▸ WORK ITEM: Look through the data below. Collect every line where the word "medflex" occurs.

----

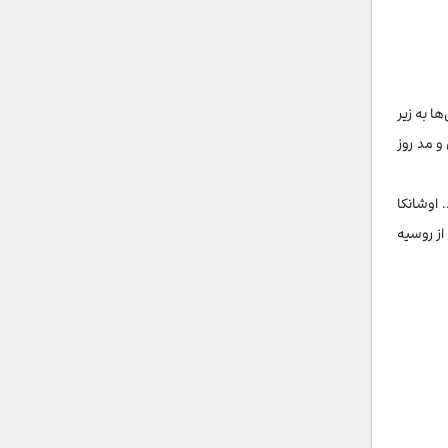
ا به زیر
و مد روز
رد. اوشانکا
از روسیه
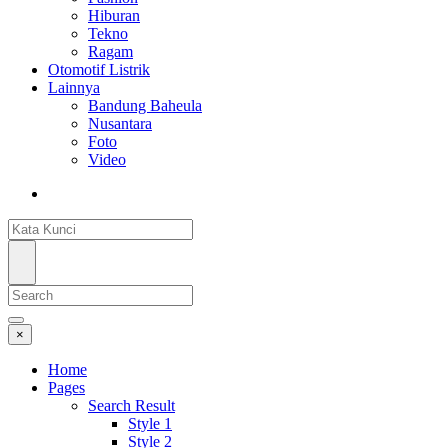
Hiburan
Tekno
Ragam
Otomotif Listrik
Lainnya
Bandung Baheula
Nusantara
Foto
Video
×
Home
Pages
Search Result
Style 1
Style 2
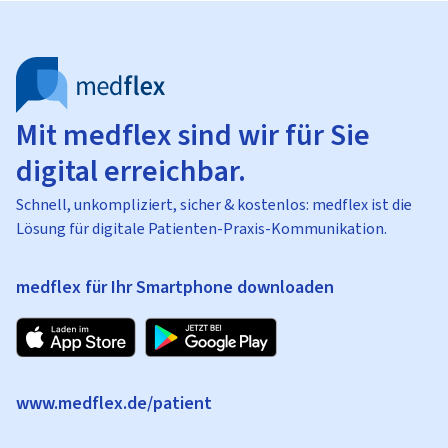
Mit medflex sind wir für Sie
digital erreichbar.
Schnell, unkompliziert, sicher & kostenlos: medflex ist die
Lösung für digitale Patienten-Praxis-Kommunikation.
medflex für Ihr Smartphone downloaden
www.medflex.de/patient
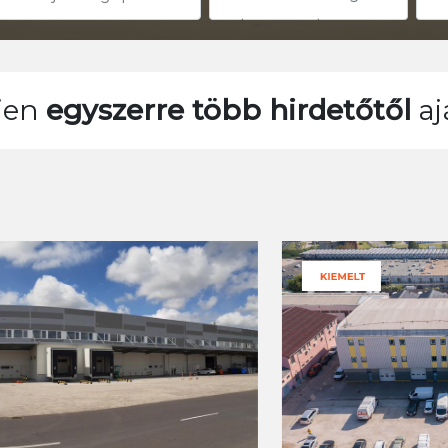
jen
egyszerre több hirdetőtől
aj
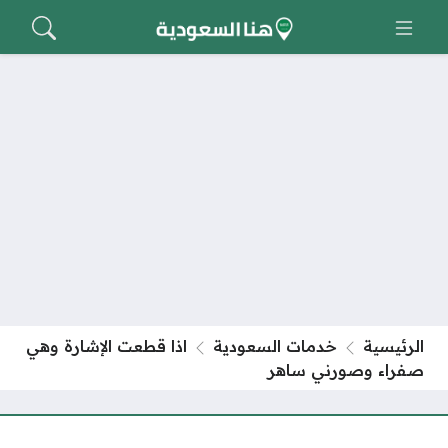
الرئيسية
خدمات السعودية
اذا قطعت الإشارة وهي
صفراء وصورني ساهر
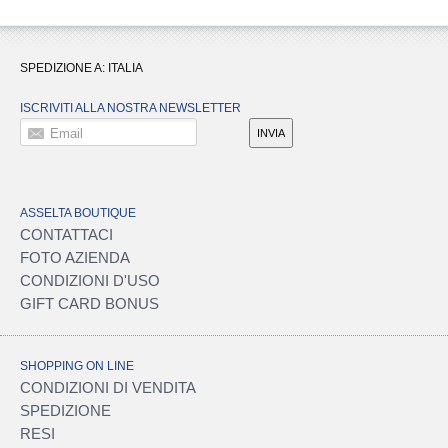
SPEDIZIONE A:
ITALIA
ISCRIVITI ALLA NOSTRA NEWSLETTER
Email
INVIA
ASSELTA BOUTIQUE
CONTATTACI
FOTO AZIENDA
CONDIZIONI D'USO
GIFT CARD BONUS
SHOPPING ON LINE
CONDIZIONI DI VENDITA
SPEDIZIONE
RESI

----

▸ RESPONSE BELOW:
Mit medflex sind wir für Sie
Schnell, unkompliziert, sicher & kostenlos: medflex ist die
medflex für Ihr Smartphone downloaden
www.medflex.de/patient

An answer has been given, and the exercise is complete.